Congress to Consider Ransomware Threat as NERC, FERC Call for “Continued Vigilance” to Secure Power Grid
- the Solar winds malware was so prevalent that Indicators of Compromise (IOC) were found on computer networks that did not use the compromised system’s monitoring platform, federal regulators said last week in a new report on the fallout from the attack.
- The power industry must exercise “continuous vigilance” to protect the network from hackers, says joint white paper prepared by staff of the Federal Energy Regulatory Commission and the Center for Information and Analysis Sharing on electricity from the North American Electric Reliability Corporation (NERC).
- In response to an increase in cyber attacks on critical infrastructure, a House Energy and Commerce subcommittee on Tuesday announced a July 20 hearing examine the growing threat. the hybrid The event “Stopping Digital Thieves: The Growing Threat of Ransomware” will examine recent attempts to disrupt the US energy, food and water sectors.
The massive SolarWinds breach, as well as the recent attacks on Colonial Pipeline, the meat processing giant JBS and the Oldsmar, Florida water treatment plant have alarmed government and industry, highlighting vulnerabilities in critical U.S. infrastructure.
“Ransomware attacks are a growing threat to national security, having devastated both private businesses and some of our most critical infrastructure in recent years,” said Representative Frank Pallone Jr., DN.J. , in a joint statement with Representative Diana. DeGette, D-Colo.
Pallone chairs the House’s Energy and Commerce Committee and DeGette heads its Oversight and Investigation subcommittee, which will host the hearing. The event was announced a week after FERC and NERC warned the power sector must remain on a constant watch, with recommendations from their whitepaper, including verifying networks for IOCs, that the platform SolarWinds was used or not.
IOCs “were found on networks without SolarWinds,” the report says. “Although SolarWinds may not have been used by entities, their major vendors can use the product. If the vendors were compromised, the vendor could in turn compromise its customers, including those without SolarWinds.
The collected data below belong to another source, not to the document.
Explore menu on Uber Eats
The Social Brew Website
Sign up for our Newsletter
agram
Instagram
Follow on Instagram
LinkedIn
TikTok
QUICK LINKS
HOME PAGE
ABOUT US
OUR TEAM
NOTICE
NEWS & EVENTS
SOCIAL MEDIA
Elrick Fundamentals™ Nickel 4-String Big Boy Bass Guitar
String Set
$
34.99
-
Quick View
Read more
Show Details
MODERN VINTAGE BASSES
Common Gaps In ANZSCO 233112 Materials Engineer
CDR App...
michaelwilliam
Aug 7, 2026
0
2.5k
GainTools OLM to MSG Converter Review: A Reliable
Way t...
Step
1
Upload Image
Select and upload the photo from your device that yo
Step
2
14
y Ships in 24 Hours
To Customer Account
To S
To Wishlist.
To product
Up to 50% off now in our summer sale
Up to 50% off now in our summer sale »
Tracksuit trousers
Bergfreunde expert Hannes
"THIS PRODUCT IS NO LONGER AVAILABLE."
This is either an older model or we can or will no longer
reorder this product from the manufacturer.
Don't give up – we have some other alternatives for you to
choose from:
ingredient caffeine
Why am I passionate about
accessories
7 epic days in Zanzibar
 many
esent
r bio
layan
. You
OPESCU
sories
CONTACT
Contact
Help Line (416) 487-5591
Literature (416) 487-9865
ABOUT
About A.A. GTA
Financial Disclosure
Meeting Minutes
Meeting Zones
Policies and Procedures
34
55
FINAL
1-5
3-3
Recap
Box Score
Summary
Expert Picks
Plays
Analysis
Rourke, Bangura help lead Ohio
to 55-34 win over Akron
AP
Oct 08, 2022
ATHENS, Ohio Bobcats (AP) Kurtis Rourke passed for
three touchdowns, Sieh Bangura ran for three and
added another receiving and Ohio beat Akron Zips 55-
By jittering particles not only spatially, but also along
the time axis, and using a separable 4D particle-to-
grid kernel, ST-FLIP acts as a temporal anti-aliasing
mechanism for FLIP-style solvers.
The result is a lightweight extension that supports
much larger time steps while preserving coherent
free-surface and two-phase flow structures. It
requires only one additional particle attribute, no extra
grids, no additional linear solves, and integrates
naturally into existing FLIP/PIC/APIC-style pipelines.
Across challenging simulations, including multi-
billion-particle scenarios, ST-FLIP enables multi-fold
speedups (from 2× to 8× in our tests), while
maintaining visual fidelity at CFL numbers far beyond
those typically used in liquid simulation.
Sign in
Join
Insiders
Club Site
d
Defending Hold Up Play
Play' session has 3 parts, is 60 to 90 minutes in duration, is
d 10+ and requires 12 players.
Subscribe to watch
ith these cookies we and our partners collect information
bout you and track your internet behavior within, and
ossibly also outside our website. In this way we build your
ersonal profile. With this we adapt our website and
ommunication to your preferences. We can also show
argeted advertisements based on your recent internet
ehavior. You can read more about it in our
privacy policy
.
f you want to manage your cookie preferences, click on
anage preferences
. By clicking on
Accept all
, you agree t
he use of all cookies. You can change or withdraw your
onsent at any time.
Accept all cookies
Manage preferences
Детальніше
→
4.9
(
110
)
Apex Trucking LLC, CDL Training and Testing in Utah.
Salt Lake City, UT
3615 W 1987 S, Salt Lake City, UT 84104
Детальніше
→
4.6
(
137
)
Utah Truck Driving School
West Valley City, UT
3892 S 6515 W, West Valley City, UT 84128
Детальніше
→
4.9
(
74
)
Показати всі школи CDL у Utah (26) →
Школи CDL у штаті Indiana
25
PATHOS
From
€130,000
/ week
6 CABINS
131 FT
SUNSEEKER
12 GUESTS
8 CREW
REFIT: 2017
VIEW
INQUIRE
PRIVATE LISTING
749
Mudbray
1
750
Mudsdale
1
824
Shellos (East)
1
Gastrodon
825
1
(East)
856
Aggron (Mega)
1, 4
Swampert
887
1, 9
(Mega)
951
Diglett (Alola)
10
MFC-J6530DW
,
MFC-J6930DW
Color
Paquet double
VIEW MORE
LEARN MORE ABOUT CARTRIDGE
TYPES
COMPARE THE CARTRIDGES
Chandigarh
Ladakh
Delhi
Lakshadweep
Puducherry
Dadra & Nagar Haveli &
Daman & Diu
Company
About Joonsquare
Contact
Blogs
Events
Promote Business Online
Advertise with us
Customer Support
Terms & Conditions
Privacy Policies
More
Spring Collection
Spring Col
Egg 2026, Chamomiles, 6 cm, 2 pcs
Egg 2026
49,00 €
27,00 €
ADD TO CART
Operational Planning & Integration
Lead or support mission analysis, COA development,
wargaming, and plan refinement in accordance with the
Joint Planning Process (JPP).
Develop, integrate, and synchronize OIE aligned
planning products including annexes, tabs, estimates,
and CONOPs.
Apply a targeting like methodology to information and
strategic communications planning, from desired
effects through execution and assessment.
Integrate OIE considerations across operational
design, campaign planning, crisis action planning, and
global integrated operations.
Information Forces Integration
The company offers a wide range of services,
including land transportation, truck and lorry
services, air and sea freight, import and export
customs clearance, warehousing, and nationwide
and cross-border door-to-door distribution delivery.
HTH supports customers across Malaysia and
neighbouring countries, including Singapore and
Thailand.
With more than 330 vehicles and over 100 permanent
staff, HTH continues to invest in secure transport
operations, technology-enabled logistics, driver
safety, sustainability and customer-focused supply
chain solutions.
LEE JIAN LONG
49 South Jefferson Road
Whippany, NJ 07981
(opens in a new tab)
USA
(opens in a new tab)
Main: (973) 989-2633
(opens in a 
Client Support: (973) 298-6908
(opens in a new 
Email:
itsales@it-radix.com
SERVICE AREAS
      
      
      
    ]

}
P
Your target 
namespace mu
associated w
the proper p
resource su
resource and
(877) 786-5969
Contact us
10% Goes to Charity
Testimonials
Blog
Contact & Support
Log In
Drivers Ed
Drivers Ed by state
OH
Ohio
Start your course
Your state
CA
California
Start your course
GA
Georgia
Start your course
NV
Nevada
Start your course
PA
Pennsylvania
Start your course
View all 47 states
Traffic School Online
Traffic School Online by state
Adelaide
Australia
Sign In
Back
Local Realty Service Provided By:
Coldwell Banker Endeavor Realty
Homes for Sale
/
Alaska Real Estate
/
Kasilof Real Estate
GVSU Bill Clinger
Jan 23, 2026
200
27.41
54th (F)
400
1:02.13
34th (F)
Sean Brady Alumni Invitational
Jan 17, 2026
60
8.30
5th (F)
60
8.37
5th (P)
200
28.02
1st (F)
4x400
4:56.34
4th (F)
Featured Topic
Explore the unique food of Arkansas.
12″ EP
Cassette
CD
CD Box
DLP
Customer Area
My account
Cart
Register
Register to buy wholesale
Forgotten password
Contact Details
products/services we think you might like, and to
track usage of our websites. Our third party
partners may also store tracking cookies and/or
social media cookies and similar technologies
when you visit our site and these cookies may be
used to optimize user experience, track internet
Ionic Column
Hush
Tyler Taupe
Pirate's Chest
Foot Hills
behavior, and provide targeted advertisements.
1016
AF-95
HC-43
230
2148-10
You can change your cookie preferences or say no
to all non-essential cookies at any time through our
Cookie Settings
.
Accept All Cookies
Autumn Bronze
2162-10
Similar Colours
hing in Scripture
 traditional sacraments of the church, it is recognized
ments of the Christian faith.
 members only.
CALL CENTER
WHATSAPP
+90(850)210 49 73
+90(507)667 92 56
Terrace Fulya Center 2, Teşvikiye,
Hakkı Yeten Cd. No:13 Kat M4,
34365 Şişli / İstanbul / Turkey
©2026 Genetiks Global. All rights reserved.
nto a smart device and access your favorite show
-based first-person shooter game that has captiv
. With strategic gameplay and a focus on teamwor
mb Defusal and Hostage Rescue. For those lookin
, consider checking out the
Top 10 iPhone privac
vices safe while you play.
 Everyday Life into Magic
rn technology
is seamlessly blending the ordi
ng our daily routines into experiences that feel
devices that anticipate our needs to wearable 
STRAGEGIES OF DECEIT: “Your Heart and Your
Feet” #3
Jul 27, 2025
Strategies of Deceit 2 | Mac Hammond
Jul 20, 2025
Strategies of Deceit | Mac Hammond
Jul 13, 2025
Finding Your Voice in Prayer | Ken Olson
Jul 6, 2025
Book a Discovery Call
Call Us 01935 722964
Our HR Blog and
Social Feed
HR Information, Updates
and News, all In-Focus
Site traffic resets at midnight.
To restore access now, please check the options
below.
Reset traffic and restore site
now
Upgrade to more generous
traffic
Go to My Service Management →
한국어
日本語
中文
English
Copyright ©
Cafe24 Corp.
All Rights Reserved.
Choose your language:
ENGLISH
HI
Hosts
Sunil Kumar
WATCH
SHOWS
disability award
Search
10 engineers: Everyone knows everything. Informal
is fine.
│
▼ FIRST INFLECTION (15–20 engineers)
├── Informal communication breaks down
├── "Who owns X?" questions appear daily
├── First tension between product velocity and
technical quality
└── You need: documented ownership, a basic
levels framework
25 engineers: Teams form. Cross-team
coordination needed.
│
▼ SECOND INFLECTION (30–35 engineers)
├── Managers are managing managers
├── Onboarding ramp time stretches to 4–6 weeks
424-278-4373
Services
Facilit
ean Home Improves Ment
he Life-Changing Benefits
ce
The SolarWinds attack exposed about a quarter of North America’s utilities, according to NERC. However, no subsequent hacker activity was detected beyond the initial breach.
There is evidence, according to the NERC-FERC report, that technology companies have been targeted for the potential for the malware to spread and that it may be more difficult to remove than previously thought.
While SolarWinds software has been updated since the attack, the white paper notes that the US Agency for Cybersecurity and Infrastructure Security has warned of vulnerabilities “that are unrelated to the inserted malicious code and may therefore survive its removal “.
Finding IOCs on networks that weren’t using SolarWinds is likely due to the fact that “components are sometimes included in other software products, possibly to facilitate monitoring,” security consultant Tom Alrich said in an e-mail. mail.
Alrich participated in the development of a transparency initiative within the National Technology and Information Administration of the United States Department of Commerce, to pilot the use of software nomenclature (SBOM) in the energy sector. SBOMs indicate what components are in software, allowing end users to track and remediate vulnerabilities.
President Joe Biden issued an executive order in May to require SBOMs in government procurement, to allow more effective monitoring of known vulnerabilities.
“This is a good example of how having SBOMs for the software you are using can help you manage risk,” Alrich said. The tool would allow businesses to quickly answer the question, he said, “Are we running SolarWinds components anywhere on our network? “
Lila Kee, product manager at GlobalSign and responsible for the company’s operations in North and South America, said in an email that the SolarWinds attack “has been a game-changer in cybersecurity for the industry. ‘electricity”. The company is a provider of digital identity solutions and has advocated for FERC to require utilities to use SBOMs.
“This will allow electricity providers to have a much clearer view of their software supply chain,” Kee said. An SBOM recommendation was not included in the NERC-FERC white paper.
“I’m not that surprised since our recommendation to FERC is still being evaluated. I hope that in its next round of recommendations the SBOM approach will be included,” Kee said. “Because understanding what’s in your supply chain is absolutely essential.”
The white paper, however, included a host of other recommendations, including that energy companies “consider a systems approach based on risk to protect the most critical assets” and implement the framework and baseline. of Cyber Security from the National Institute of Standards and Technology. critical access and administrative privileges.
The report “provides a solid foundation for responding to these particular events,” said Syed Belal, director of operational technology cybersecurity consulting services at Hexagon PPM, in an email. “The recommended actions and corrective measures provide concrete steps to help prevent these specific attacks.”
However, Belal added that businesses need to worry about the next attack.
“While prevention is important, businesses should assume their systems will be infiltrated and invest in processes and technologies that will allow them to minimize the impact of such an attack and restore operations as quickly as possible,” he said. he declared.